We think there was no testimony to warrant- the submission of the question of negligence on the part of appellant in selling the cotton.- It -appears from the undisputed testimony now before us that, upon the receipt of the cotton in Memphis, it was stored in the warehouse of the Memphis Terminal Company. This is a large cotton warehouse designed for the storage of cotton, used by appellant and a number of other cotton factors for that purpose. Upon placing the cotton in the warehouse, a sample of each bale was obtained and rolled in a piece of paper, upon which the marks and number of the bale from which it was taken were written. The warehouse number was also placed thereon to enable the warehouse company to identify it, and under that number the shipper’s mark and number were also placed. After that the sample thus wrapped was placed on the sample table, in the salesroom, and each bale was sold on its merits by those samples. Buyers were shown these samples, and sale were made from them when possible.
Wynne testified — and there is no contradiction of his testimony — that there was but little demand for cotton from and after the time of the receipt of appellee’s cotton, and the prevailing' quotations could not be obtained because of the lack of demand. This lack of demand was accentuated by the constant decline in price, and the first sale made, on May 18, was the most advantageous one that could have been made under all the circumstances. The cotton was finally sold on January 30, thereafter, or at still later dates, for the following prices: Two bales for 16 cents; four bales for 11 cents; two bales for 10 cents; one bale for 15 cents; one bale for 16 cents; two bales for 11 cents; one bale for 12 cents.

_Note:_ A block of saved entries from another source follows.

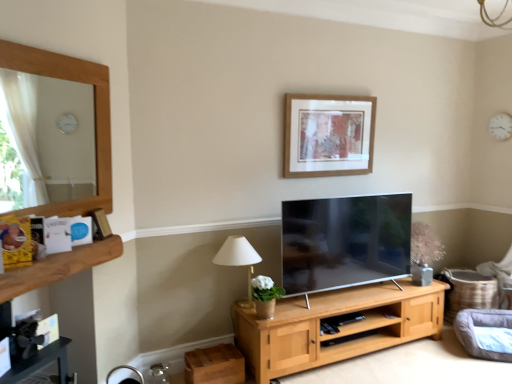 I want to click on white fabric lampshade at lower center, so click(239, 260).

Is point (502, 135) more distant than point (22, 292)?

Yes.

Can you see white plastic clock at upper right touching brown wooden shelf at left?

white plastic clock at upper right is not next to brown wooden shelf at left, and they're not touching.

Is white plastic clock at upper right spatially inside brown wooden shelf at left, or outside of it?

white plastic clock at upper right is not inside brown wooden shelf at left, it's outside.

Can you confirm if white fabric lampshade at lower center is positioned to the left of gray fabric swivel chair at lower right?

Yes.

From a real-world perspective, is white fabric lampshade at lower center physically located above or below gray fabric swivel chair at lower right?

white fabric lampshade at lower center is situated higher than gray fabric swivel chair at lower right in the real world.

From the image's perspective, is white fabric lampshade at lower center located above or below gray fabric swivel chair at lower right?

Clearly, from the image's perspective, white fabric lampshade at lower center is above gray fabric swivel chair at lower right.

Locate an element on the screen. Image resolution: width=512 pixels, height=384 pixels. swivel chair below the white fabric lampshade at lower center (from the image's perspective) is located at coordinates (483, 327).

Is gray fabric swivel chair at lower right next to brushed metal fireplace at lower left and touching it?

No.

From a real-world perspective, which is physically above, gray fabric swivel chair at lower right or brushed metal fireplace at lower left?

brushed metal fireplace at lower left, from a real-world perspective.

Which is closer, (492, 352) or (46, 270)?

Point (492, 352) is farther from the camera than point (46, 270).

Is gray fabric swivel chair at lower right positioned before brushed metal fireplace at lower left?

That is False.

Consider the image. Is white fabric lampshade at lower center in front of or behind brushed metal fireplace at lower left in the image?

Clearly, white fabric lampshade at lower center is behind brushed metal fireplace at lower left.

Between point (249, 267) and point (3, 295), which one is positioned in front?

The point (3, 295) is closer.

You are a GUI agent. You are given a task and a screenshot of the screen. Output one action in this format:
    pyautogui.click(x=<x>, y=<y>)
    Task: Click on the table lamp to the right of brushed metal fireplace at lower left
    The image size is (512, 384).
    Given the screenshot: What is the action you would take?
    pyautogui.click(x=239, y=260)

Does white fabric lampshade at lower center contain brushed metal fireplace at lower left?

That's incorrect, brushed metal fireplace at lower left is not inside white fabric lampshade at lower center.

Is wooden picture frame at upper center to the left of brown wooden shelf at left from the viewer's perspective?

No.

Between wooden picture frame at upper center and brown wooden shelf at left, which one has smaller size?

brown wooden shelf at left is smaller.

Identify the location of picture frame behind the brown wooden shelf at left. (328, 135).

What's the angular difference between white fabric lampshade at lower center and white plastic clock at upper right's facing directions?

white fabric lampshade at lower center and white plastic clock at upper right are facing 90 degrees away from each other.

The fact that there was a guaranty did not alone deprive the appellant of the right to sell below the guaranteed price, and appellee had no right to impose an arbitrary price and thereby deprive appellant of the right to make an advantageous sale. Appellee was afforded the opportunity to repay the advances and retake the cotton, and declined to do so. Refusing to do this, he had no right to arbitrarily fix the price he would accept for the cotton and continue to hold appellant liable under the guaranty. 2 Mechera on Agency (2d ed.) § 2527.
Wynne was asked if he had made any special effort to sell this cotton, and he answered that the same effort was made to sell all the cotton consigned to his company. Appellee insists that this was negligence, as special effort should have been made to sell the cotton in view of the declining market. We do not think so. As a factor, appellant owed the same duty to all consignors, and had no right to make any concession at the expense of some other consignor in order to sell appellee’s cotton, and the testimony shows that equal and customary attention was given to the sale of all the cotton.
We conclude therefore that, if appellee desired to rely on appellant’s guaranty, he should have done so. He had the right to do so. He could have accepted the proceeds of the first sale and have required appellant to account to him for the difference between these proceeds and the guaranteed price, thereby extinguishing his debt for the advances. But he had no right to enlarge the guaranty by depriving appellant of its right to sell if that right was exercised by appellant in good faith, and we find no testimony to the contrary. The undisputed proof shows that the best price was received which could have been obtained, and it is not shown that the second sale was not made at the best price then obtainable. The loss resulted from a collapse in the price of cotton, for which the appellant was not responsible, and the judgment of the court below must therefore be reversed and judgment rendered here for the sum sued for.